Required work: Given the entries below, would you transcribe exactly the lines starting at the one with "Japonskem)... Zdej pa" and ending at the one with "在四月中旬—然后还原型SN3了期间的试验压力之下。 该公司能够解决的", both kept, pictures omitted, nothing extra?

(Source information)

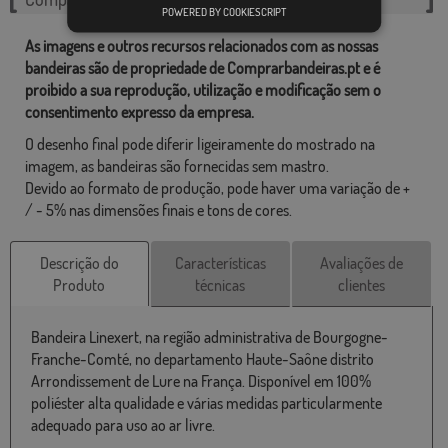
POWERED BY COOKIESCRIPT
As imagens e outros recursos relacionados com as nossas
bandeiras são de propriedade de Comprarbandeiras.pt e é
proibido a sua reprodução, utilização e modificação sem o
consentimento expresso da empresa.
O desenho final pode diferir ligeiramente do mostrado na
imagem, as bandeiras são fornecidas sem mastro.
Devido ao formato de produção, pode haver uma variação de +
/ - 5% nas dimensões finais e tons de cores.
Descrição do
Características
Avaliações de
Produto
técnicas
clientes
Bandeira Linexert, na região administrativa de Bourgogne-
Franche-Comté, no departamento Haute-Saône distrito
Arrondissement de Lure na França. Disponível em 100%
poliéster alta qualidade e várias medidas particularmente
adequado para uso ao ar livre.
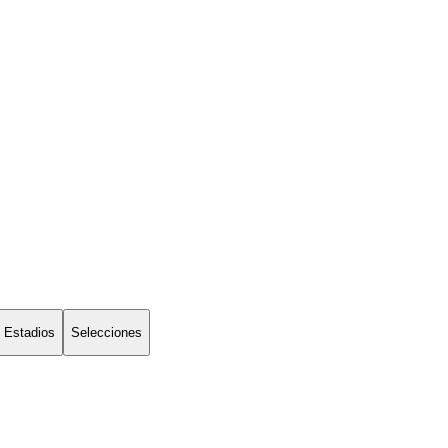
Estadios
Selecciones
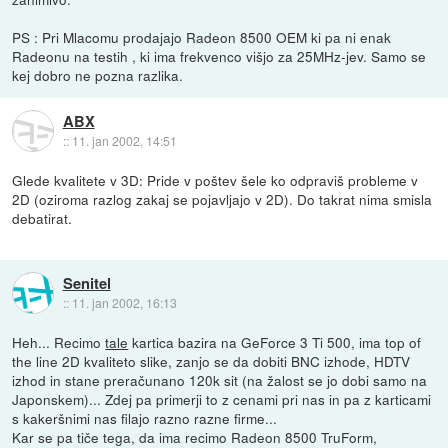
PS : Pri Mlacomu prodajajo Radeon 8500 OEM ki pa ni enak
Radeonu na testih , ki ima frekvenco višjo za 25MHz-jev. Samo se
kej dobro ne pozna razlika.
ABX
::
11. jan 2002, 14:51
Glede kvalitete v 3D: Pride v poštev šele ko odpraviš probleme v
2D (oziroma razlog zakaj se pojavljajo v 2D). Do takrat nima smisla
debatirat.
Senitel
::
11. jan 2002, 16:13
Heh... Recimo
tale
kartica bazira na GeForce 3 Ti 500, ima top of
the line 2D kvaliteto slike, zanjo se da dobiti BNC izhode, HDTV
izhod in stane preračunano 120k sit (na žalost se jo dobi samo na
Japonskem)... Zdej pa primerji to z cenami pri nas in pa z karticami
s kakeršnimi nas filajo razno razne firme...
Kar se pa tiče tega, da ima recimo Radeon 8500 TruForm,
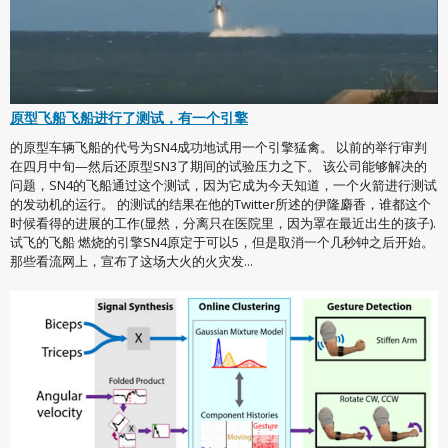
原型飞船飞船进行了测试，有一个引擎
的原型车辆飞船的代号为SN4成功地试用一个引擎猛禽。 以前的举行审判
在四月中旬—然后还原型SN3了期间的试验压力之下。 该公司能够解决的
问题，SN4的飞船通过这个测试，因为它成为今天知道，一个火箭进行测试
的发动机的运行。 的测试的结果在他的Twitter所述的伊隆麝香，谁都这个
时候看得的进展的工作(显然，分离只在医院里，因为罩在最近出生的孩子).
试飞的飞船 燃烧的引擎SN4原定于可以5，但是取消一个几秒钟之后开始。
那些看流网上，宣布了这场大火的火灾发...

(End Source information)

Result of the exercise:
Japonskem)... Zdej pa primerji to z cenami pri nas in pa z karticami
s kakeršnimi nas filajo razno razne firme...
Kar se pa tiče tega, da ima recimo Radeon 8500 TruForm,
原型飞船飞船进行了测试，有一个引擎
的原型车辆飞船的代号为SN4成功地试用一个引擎猛禽。 以前的举行审判
在四月中旬—然后还原型SN3了期间的试验压力之下。 该公司能够解决的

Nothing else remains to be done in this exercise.